Через полгода после свадьбы Митя защитил диплом, а Томка перешла на третий курс. Один из них был уже, что называется, на своих ногах. Но что это за ноги, он и сам не знал. У него не было постоянного места работы. С бригадой художников он уезжал в Сибирь оформлять то интерьер институтского актового зала, то экстерьер городского бассейна. Звонил телефон. Приходили бородатые, молчаливые парни, смотрели на Митю преданными глазами, в их разговорах мелькали непонятные мне слова — «готовый картон», «сграфито». Томка летом ездила с ними. Говорила, собираясь:

— Буду варить им борщи.

— Ты уж наваришь.

— Мама, я могу в жизни делать все, только бы это было кому-нибудь надо.

Они уезжали. Квартира пустела. Я выходила на балкон и глядела на зелень тополей. Заботы отступали, и мне казалось, что наступает совсем новая жизнь и надо с ней заново знакомиться, привыкать к ее краскам.

Но через день после их отъезда возвращались прежние мысли и страхи.

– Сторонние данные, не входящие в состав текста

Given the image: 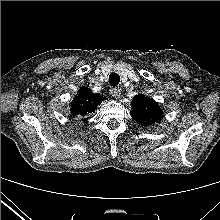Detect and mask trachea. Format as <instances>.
<instances>
[{
	"label": "trachea",
	"mask_w": 220,
	"mask_h": 220,
	"mask_svg": "<svg viewBox=\"0 0 220 220\" xmlns=\"http://www.w3.org/2000/svg\"><path fill=\"white\" fill-rule=\"evenodd\" d=\"M120 82V76L119 74L112 72L109 76V83L111 86L115 87L119 84Z\"/></svg>",
	"instance_id": "obj_1"
}]
</instances>
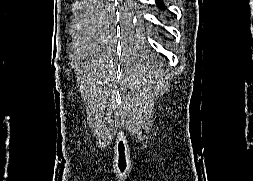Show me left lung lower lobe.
Masks as SVG:
<instances>
[{
  "label": "left lung lower lobe",
  "instance_id": "0a47b994",
  "mask_svg": "<svg viewBox=\"0 0 253 181\" xmlns=\"http://www.w3.org/2000/svg\"><path fill=\"white\" fill-rule=\"evenodd\" d=\"M159 5H163V3H162V0H158V2H157Z\"/></svg>",
  "mask_w": 253,
  "mask_h": 181
}]
</instances>
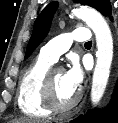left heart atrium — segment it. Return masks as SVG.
Returning <instances> with one entry per match:
<instances>
[{"instance_id":"obj_1","label":"left heart atrium","mask_w":118,"mask_h":123,"mask_svg":"<svg viewBox=\"0 0 118 123\" xmlns=\"http://www.w3.org/2000/svg\"><path fill=\"white\" fill-rule=\"evenodd\" d=\"M65 78L71 88L78 90L83 81V71L77 61H72L71 66L65 72Z\"/></svg>"}]
</instances>
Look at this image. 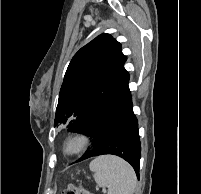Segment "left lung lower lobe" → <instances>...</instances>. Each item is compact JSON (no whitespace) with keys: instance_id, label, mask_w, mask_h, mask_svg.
<instances>
[{"instance_id":"left-lung-lower-lobe-1","label":"left lung lower lobe","mask_w":201,"mask_h":194,"mask_svg":"<svg viewBox=\"0 0 201 194\" xmlns=\"http://www.w3.org/2000/svg\"><path fill=\"white\" fill-rule=\"evenodd\" d=\"M128 82L129 76L79 132L94 138L92 149L78 161L103 154L117 155L132 165L139 179L141 146Z\"/></svg>"}]
</instances>
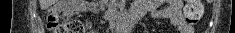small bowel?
<instances>
[{"mask_svg": "<svg viewBox=\"0 0 235 33\" xmlns=\"http://www.w3.org/2000/svg\"><path fill=\"white\" fill-rule=\"evenodd\" d=\"M162 0H139L132 8L133 15L138 18L150 14L153 18H167L179 33H193L192 26L183 15L181 0H168L165 7H161Z\"/></svg>", "mask_w": 235, "mask_h": 33, "instance_id": "1", "label": "small bowel"}]
</instances>
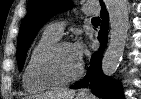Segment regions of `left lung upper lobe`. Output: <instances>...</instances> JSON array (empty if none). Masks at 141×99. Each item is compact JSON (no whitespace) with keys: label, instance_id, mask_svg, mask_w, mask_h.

Раньше у каждой невесты было приданое. А что сейчас? Что принесла Томка Мите? С чем он пришел к ней? Почему мне тревожно, что у них будут дети. Милые, слабые, ни в чем не виноватые дети, у которых родители художники, а бабуля защитила докторскую диссертацию. Гениальный папа нарисует на стене физического факультета цветной расщепленный атом, мама закончит институт и тоже что-нибудь нарисует. А дети будут парами выходить из ворот детского сада, ходить по дорожкам городского сквера, а потом за столами под присмотром воспитательницы рисовать дома и заборы, солнце на небе и цветы на земле.

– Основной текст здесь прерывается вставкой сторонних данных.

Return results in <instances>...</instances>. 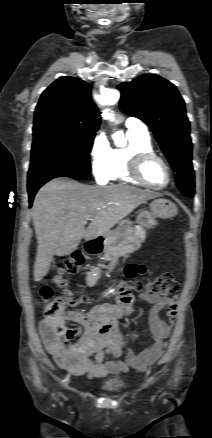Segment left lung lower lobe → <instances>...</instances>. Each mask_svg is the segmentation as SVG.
<instances>
[{
	"instance_id": "1",
	"label": "left lung lower lobe",
	"mask_w": 212,
	"mask_h": 438,
	"mask_svg": "<svg viewBox=\"0 0 212 438\" xmlns=\"http://www.w3.org/2000/svg\"><path fill=\"white\" fill-rule=\"evenodd\" d=\"M177 186L179 190L189 196L193 197L194 195V170L192 167V162L187 161L184 164L180 165L177 170Z\"/></svg>"
}]
</instances>
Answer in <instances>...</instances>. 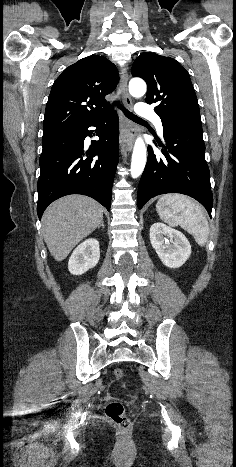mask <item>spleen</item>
<instances>
[{
	"mask_svg": "<svg viewBox=\"0 0 236 467\" xmlns=\"http://www.w3.org/2000/svg\"><path fill=\"white\" fill-rule=\"evenodd\" d=\"M156 210L165 223L181 226L193 235L198 245H205L209 224L202 207L194 200L181 194H165L159 198Z\"/></svg>",
	"mask_w": 236,
	"mask_h": 467,
	"instance_id": "1",
	"label": "spleen"
}]
</instances>
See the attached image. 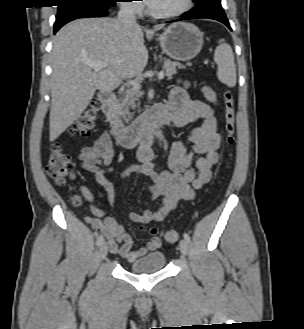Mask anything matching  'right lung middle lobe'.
<instances>
[{"label": "right lung middle lobe", "instance_id": "dd1d6c3e", "mask_svg": "<svg viewBox=\"0 0 304 329\" xmlns=\"http://www.w3.org/2000/svg\"><path fill=\"white\" fill-rule=\"evenodd\" d=\"M58 12L60 14L64 11L78 8V7H98L110 8L115 5L116 0H59Z\"/></svg>", "mask_w": 304, "mask_h": 329}]
</instances>
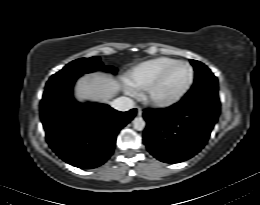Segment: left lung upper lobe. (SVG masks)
<instances>
[{"instance_id":"1","label":"left lung upper lobe","mask_w":260,"mask_h":205,"mask_svg":"<svg viewBox=\"0 0 260 205\" xmlns=\"http://www.w3.org/2000/svg\"><path fill=\"white\" fill-rule=\"evenodd\" d=\"M195 69V81L186 99H205L219 105L217 78L203 63L190 60Z\"/></svg>"}]
</instances>
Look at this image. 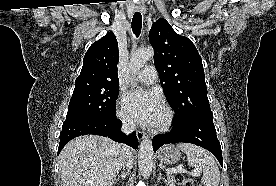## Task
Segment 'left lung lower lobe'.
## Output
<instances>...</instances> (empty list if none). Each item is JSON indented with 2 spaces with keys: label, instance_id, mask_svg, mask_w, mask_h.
<instances>
[{
  "label": "left lung lower lobe",
  "instance_id": "1",
  "mask_svg": "<svg viewBox=\"0 0 276 186\" xmlns=\"http://www.w3.org/2000/svg\"><path fill=\"white\" fill-rule=\"evenodd\" d=\"M178 142L192 143L207 149L214 154L223 167L222 151L213 124V114L200 115L181 123H173L170 133L153 138V150L156 151L164 144Z\"/></svg>",
  "mask_w": 276,
  "mask_h": 186
}]
</instances>
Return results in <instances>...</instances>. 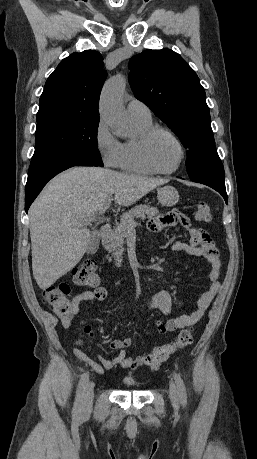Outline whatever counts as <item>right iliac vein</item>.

Мне было жалко этих, еще не рожденных детей, я боялась их, как беды.

В то лето Томка вернулась одна. Я пришла вечером с работы и еще в прихожей носом почуяла, сколько невозможных чудес случилось в доме. Пахло пирогом, покоем и чистотой, всеми домашними радостями. Томка провернула такую генеральную уборку, столько напекла, что я усомнилась — моя ли это дочь приехала.

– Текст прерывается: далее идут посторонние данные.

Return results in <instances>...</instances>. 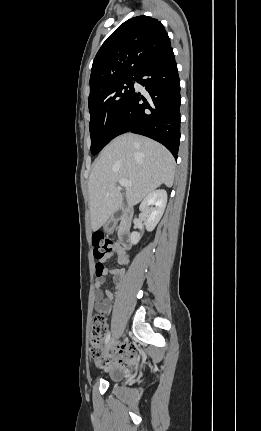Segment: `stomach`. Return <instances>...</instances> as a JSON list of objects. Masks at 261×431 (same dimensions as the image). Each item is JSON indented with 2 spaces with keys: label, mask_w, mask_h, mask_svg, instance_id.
Here are the masks:
<instances>
[{
  "label": "stomach",
  "mask_w": 261,
  "mask_h": 431,
  "mask_svg": "<svg viewBox=\"0 0 261 431\" xmlns=\"http://www.w3.org/2000/svg\"><path fill=\"white\" fill-rule=\"evenodd\" d=\"M103 228H104V230L107 233H111L114 230V226L111 224L110 221H108L107 223H105L104 226H103Z\"/></svg>",
  "instance_id": "1"
}]
</instances>
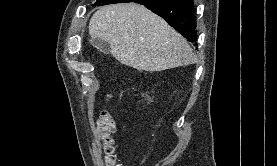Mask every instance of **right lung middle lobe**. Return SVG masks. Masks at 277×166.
<instances>
[{"mask_svg":"<svg viewBox=\"0 0 277 166\" xmlns=\"http://www.w3.org/2000/svg\"><path fill=\"white\" fill-rule=\"evenodd\" d=\"M113 0H97V2L95 3V5L100 6V5H107L112 3ZM93 5V6H95Z\"/></svg>","mask_w":277,"mask_h":166,"instance_id":"dd1d6c3e","label":"right lung middle lobe"}]
</instances>
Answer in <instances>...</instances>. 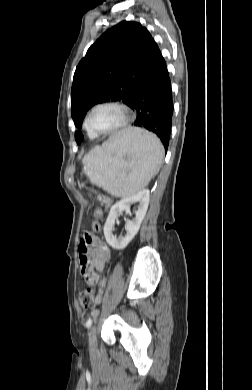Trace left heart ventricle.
Listing matches in <instances>:
<instances>
[{
    "instance_id": "obj_1",
    "label": "left heart ventricle",
    "mask_w": 252,
    "mask_h": 390,
    "mask_svg": "<svg viewBox=\"0 0 252 390\" xmlns=\"http://www.w3.org/2000/svg\"><path fill=\"white\" fill-rule=\"evenodd\" d=\"M120 119L118 111L110 107L97 109L91 117V126L95 130H107L113 127Z\"/></svg>"
}]
</instances>
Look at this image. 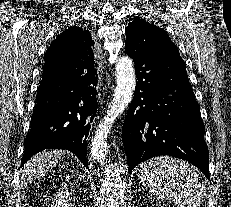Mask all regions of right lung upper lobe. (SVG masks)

— Похоже, ты вернулась одна, без Мити, — сказала я.

— Я развожусь с ним. Последняя струна во мне лопнула, и я уехала от него. И конец всему этому.

Она выпалила это скороговоркой, как бы между прочим.

Я не стала вытягивать подробности, по какому случаю «лопнула последняя струна», я нутром почувствовала, что Томка всерьез расстается с Митей. Эти чистые полы, белая скатерть на столе, пирог в духовке — все это было знаком, символом, отречением от чего-то навсегда. Я почувствовала, что Томка не просто взбрыкнула, поссорилась с Митей, потом помирится, я сразу поверила — это конец. Толкнулась в сердце тревога: надо сообщить об этом маме. Томкиной бабушке. Она не была на свадьбе, о Томкином замужестве мы сообщили ей совсем недавно, с полгода назад, и теперь надо было придумывать какую-то понятную причину, почему они расходятся.

— Как тебе там жилось? Варила борщи? Что рисовала? — спросила я Томку.

— Рисовала! — Томка выкрикнула это слово с такой злой интонацией, мол, как же, рисовала, держи карман ширю. — Разве можно рядом с ними что-нибудь делать? Они же никого не видят. Даже борщи, которые я им поначалу варила, они не видели. Глотали их, как удавы, и не видели ничего и никого.

— А Митя?

— Митя даже их не видел. Они-то хоть друг друга видели, а он никого. Ты этого не поймешь.

— Почему же? Понимаю.

— Не имеет значения. Я этот вопрос ни с кем не обсуждаю. Ты знай только одно — нету у меня больше Мити.

— У нас нету, Томка…


Этой осенью мой внук Женька пойдет в детский сад. Он славный, не причиняющий особых хлопот мальчик. Пятый год мы мечтаем разменять квартиру и разъехаться, но ничего не получается.